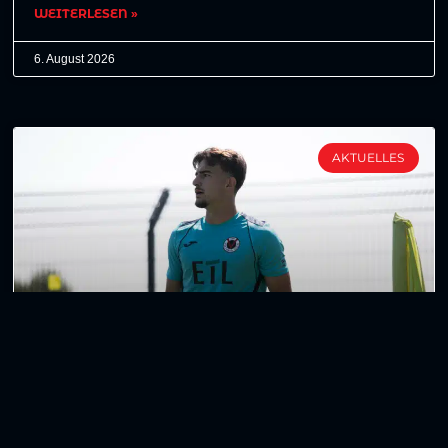
WEITERLESEN »
6. August 2026
AKTUELLES
Vega Zambrano schließt sich RWO an
Joel Vega Zambrano verlässt Viktoria Köln mit
sofortiger Wirkung und schließt sich Rot-Weiß
Oberhausen an. Der 21-Jährige wird damit künftig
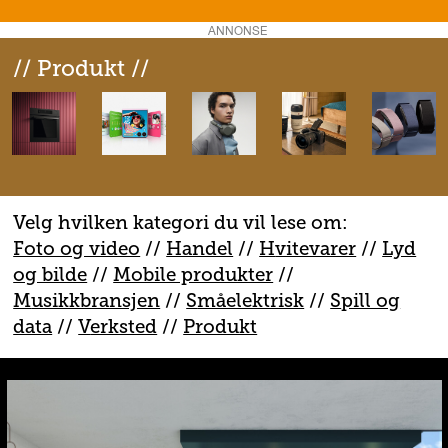
ANNONSE
// Produkt //
Velg hvilken kategori du vil lese om:
Foto og video
//
Handel
//
H
vitevarer
//
Lyd
og bilde
//
Mobile produkter
//
M
usikkbransjen
//
S
måelektrisk
//
S
pill og
data
//
V
erksted
//
Produkt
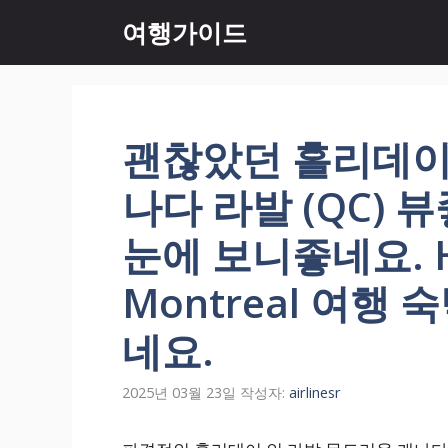
컨
여행가이드
텐
츠
로
건
너
괜찮았던 홀리데이
뛰
기
나다 라발 (QC) 
눈에 보니좋네요. Hol
Montreal 여행
네요.
2025년 03월 23일
작성자:
airlinesr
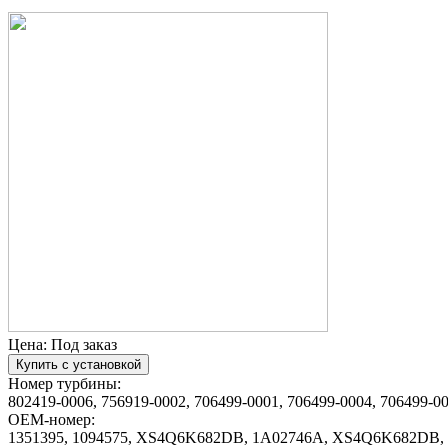
Цена:
Под заказ
Купить с установкой
Номер турбины:
802419-0006, 756919-0002, 706499-0001, 706499-0004, 706499-0
OEM-номер:
1351395, 1094575, XS4Q6K682DB, 1A02746A, XS4Q6K682D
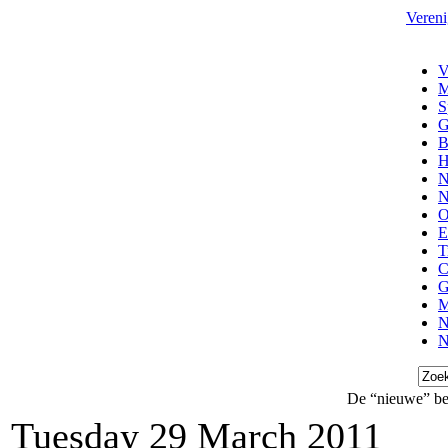
Vereni
V
M
S
G
B
H
N
N
O
E
T
C
G
M
N
N
De “nieuwe” b
Tuesday 29 March 2011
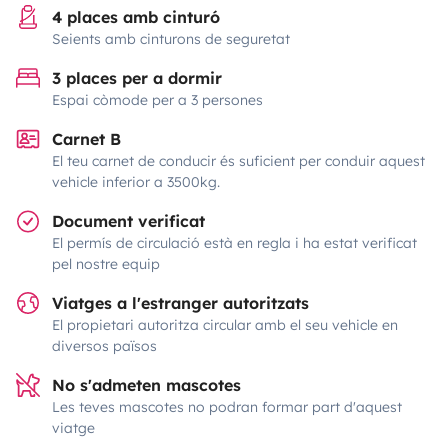
4 places amb cinturó
Seients amb cinturons de seguretat
3 places per a dormir
Espai còmode per a 3 persones
Carnet B
El teu carnet de conducir és suficient per conduir aquest
vehicle inferior a 3500kg.
Document verificat
El permís de circulació està en regla i ha estat verificat
pel nostre equip
Viatges a l'estranger autoritzats
El propietari autoritza circular amb el seu vehicle en
diversos països
No s'admeten mascotes
Les teves mascotes no podran formar part d'aquest
viatge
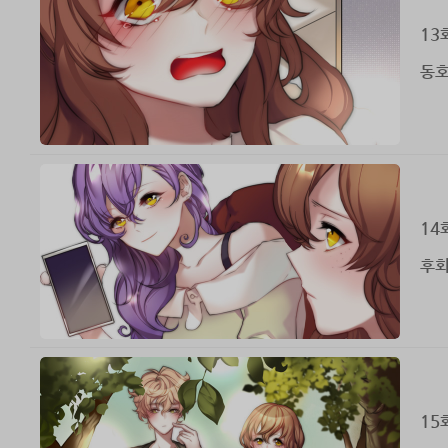
13
동호
14
후회
15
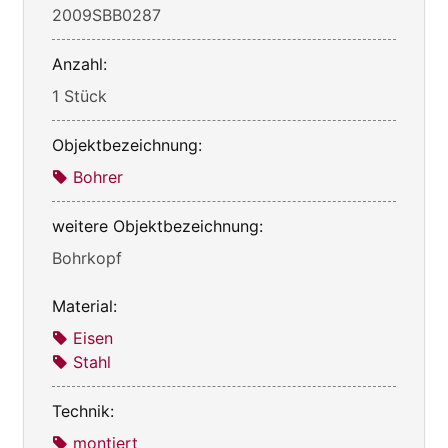
2009SBB0287
Anzahl:
1 Stück
Objektbezeichnung:
Bohrer
weitere Objektbezeichnung:
Bohrkopf
Material:
Eisen
Stahl
Technik:
montiert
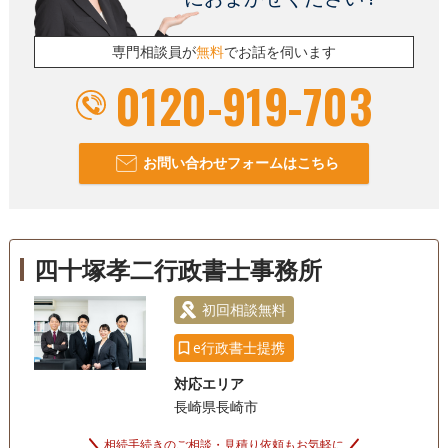
専門相談員が
無料
でお話を伺います
0120-919-703
お問い合わせフォームはこちら
四十塚孝二行政書士事務所
初回相談無料
e行政書士提携
対応エリア
長崎県長崎市
相続手続きのご相談・見積り依頼もお気軽に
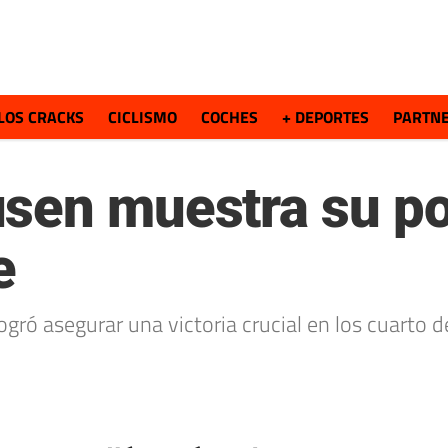
LOS CRACKS
CICLISMO
COCHES
+ DEPORTES
PARTN
sen muestra su po
e
gró asegurar una victoria crucial en los cuarto 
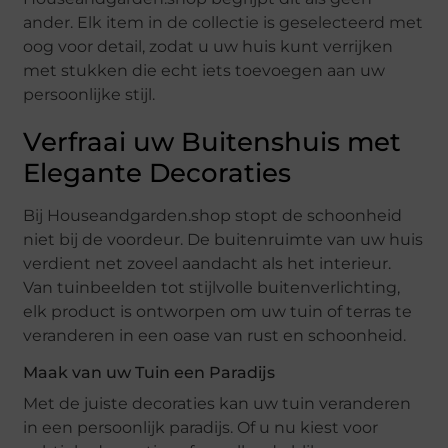
ander. Elk item in de collectie is geselecteerd met
oog voor detail, zodat u uw huis kunt verrijken
met stukken die echt iets toevoegen aan uw
persoonlijke stijl.
Verfraai uw Buitenshuis met
Elegante Decoraties
Bij Houseandgarden.shop stopt de schoonheid
niet bij de voordeur. De buitenruimte van uw huis
verdient net zoveel aandacht als het interieur.
Van tuinbeelden tot stijlvolle buitenverlichting,
elk product is ontworpen om uw tuin of terras te
veranderen in een oase van rust en schoonheid.
Maak van uw Tuin een Paradijs
Met de juiste decoraties kan uw tuin veranderen
in een persoonlijk paradijs. Of u nu kiest voor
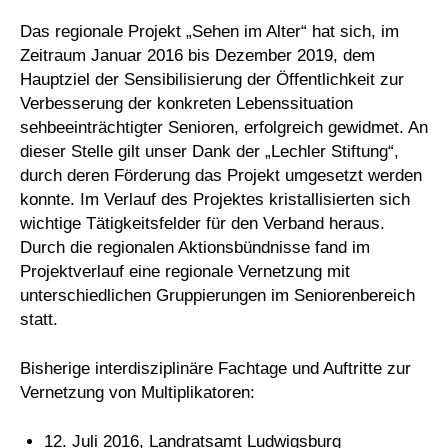
Das regionale Projekt „Sehen im Alter“ hat sich, im
Zeitraum Januar 2016 bis Dezember 2019, dem
Hauptziel der Sensibilisierung der Öffentlichkeit zur
Verbesserung der konkreten Lebenssituation
sehbeeinträchtigter Senioren, erfolgreich gewidmet. An
dieser Stelle gilt unser Dank der „Lechler Stiftung“,
durch deren Förderung das Projekt umgesetzt werden
konnte. Im Verlauf des Projektes kristallisierten sich
wichtige Tätigkeitsfelder für den Verband heraus.
Durch die regionalen Aktionsbündnisse fand im
Projektverlauf eine regionale Vernetzung mit
unterschiedlichen Gruppierungen im Seniorenbereich
statt.
Bisherige interdisziplinäre Fachtage und Auftritte zur
Vernetzung von Multiplikatoren:
12. Juli 2016, Landratsamt Ludwigsburg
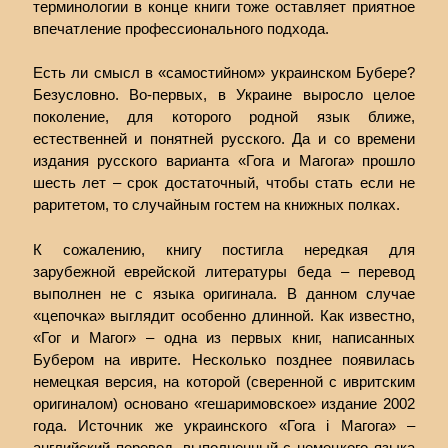
терминологии в конце книги тоже оставляет приятное
впечатление профессионального подхода.
Есть ли смысл в «самостийном» украинском Бубере?
Безусловно. Во-первых, в Украине выросло целое
поколение, для которого родной язык ближе,
естественней и понятней русского. Да и со времени
издания русского варианта «Гога и Магога» прошло
шесть лет – срок достаточный, чтобы стать если не
раритетом, то случайным гостем на книжных полках.
К сожалению, книгу постигла нередкая для
зарубежной еврейской литературы беда – перевод
выполнен не с языка оригинала. В данном случае
«цепочка» выглядит особенно длинной. Как известно,
«Гог и Магог» – одна из первых книг, написанных
Бубером на иврите. Несколько позднее появилась
немецкая версия, на которой (сверенной с ивритским
оригиналом) основано «гешаримовское» издание 2002
года. Источник же украинского «Гога і Магога» –
английский перевод, выполненный с немецкого языка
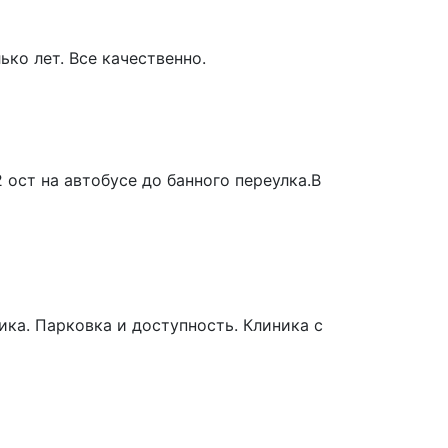
ко лет. Все качественно.
ост на автобусе до банного переулка.В
ика. Парковка и доступность. Клиника с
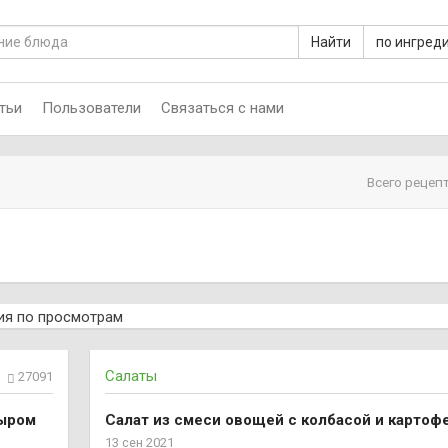
Найти
по ингред
тьи
Пользователи
Связаться с нами
Всего рецепт
ия
по просмотрам
Салаты
27091
сыром
Салат из смеси овощей с колбасой и картоф
13 сен 2021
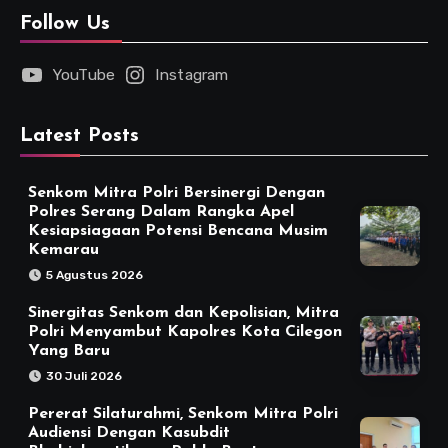
Follow Us
YouTube
Instagram
Latest Posts
Senkom Mitra Polri Bersinergi Dengan
Polres Serang Dalam Rangka Apel
Kesiapsiagaan Potensi Bencana Musim
Kemarau
5 Agustus 2026
Sinergitas Senkom dan Kepolisian, Mitra
Polri Menyambut Kapolres Kota Cilegon
Yang Baru
30 Juli 2026
Pererat Silaturahmi, Senkom Mitra Polri
Audiensi Dengan Kasubdit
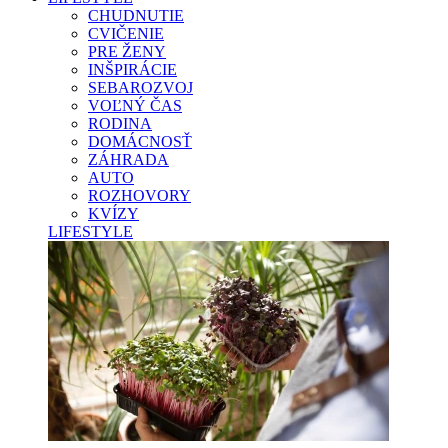
CHUDNUTIE
CVIČENIE
PRE ŽENY
INŠPIRÁCIE
SEBAROZVOJ
VOĽNÝ ČAS
RODINA
DOMÁCNOSŤ
ZÁHRADA
AUTO
ROZHOVORY
KVÍZY
LIFESTYLE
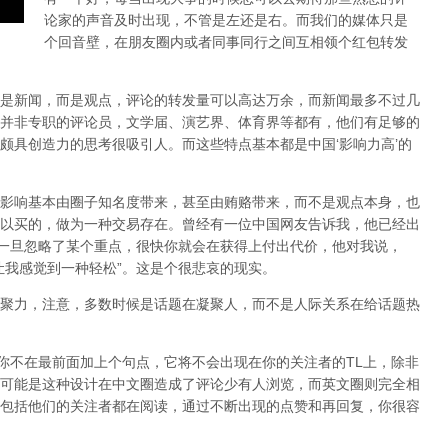
论家的声音及时出现，不管是左还是右。而我们的媒体只是
个回音壁，在朋友圈内或者同事同行之间互相领个红包转发
是新闻，而是观点，评论的转发量可以高达万余，而新闻最多不过几
并非专职的评论员，文学届、演艺界、体育界等都有，他们有足够的
颇具创造力的思考很吸引人。而这些特点基本都是中国‘影响力高’的
影响基本由圈子知名度带来，甚至由贿赂带来，而不是观点本身，也
以买的，做为一种交易存在。曾经有一位中国网友告诉我，他已经出
，一旦忽略了某个重点，很快你就会在获得上付出代价，他对我说，
让我感觉到一种轻松”。这是个很悲哀的现实。
聚力，注意，多数时候是话题在凝聚人，而不是人际关系在给话题热
，如果你不在最前面加上个句点，它将不会出现在你的关注者的TL上，除非
可能是这种设计在中文圈造成了评论少有人浏览，而英文圈则完全相
包括他们的关注者都在阅读，通过不断出现的点赞和再回复，你很容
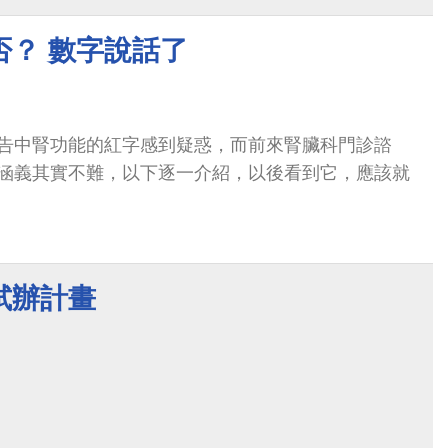
否？ 數字說話了
告中腎功能的紅字感到疑惑，而前來腎臟科門診諮
涵義其實不難，以下逐一介紹，以後看到它，應該就
試辦計畫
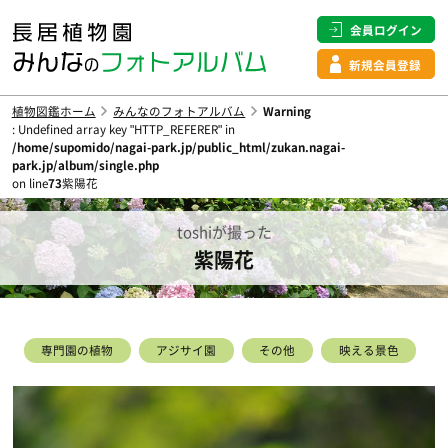
会員ログイン
新規会員登録
植物図鑑ホーム
みんなのフォトアルバム
Warning
: Undefined array key "HTTP_REFERER" in
/home/supomido/nagai-park.jp/public_html/zukan.nagai-
park.jp/album/single.php
on line
73
紫陽花
toshiが撮った
紫陽花
専門園の植物
アジサイ園
その他
映える景色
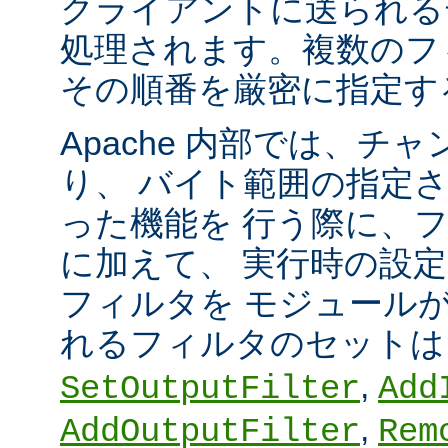
クライアントに送られる
処理されます。複数のフ
その順番を厳密に指定す
Apache 内部では、チ
り、 バイト範囲の指定
った機能を 行う際に、
に加えて、 実行時の設
フィルタを モジュール
れるフィルタのセット
,
SetOutputFilter
Add
,
AddOutputFilter
Rem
======
■ **Task**
Return a copy of each line in the entries that carries the string "sich".

■ **Answer for this exercise**
Vega Zambrano schließt sich RWO an
sofortiger Wirkung und schließt sich Rot-Weiß
Das regionale Projekt „Sehen im Alter“ hat sich, im
konnte. Im Verlauf des Projektes kristallisierten sich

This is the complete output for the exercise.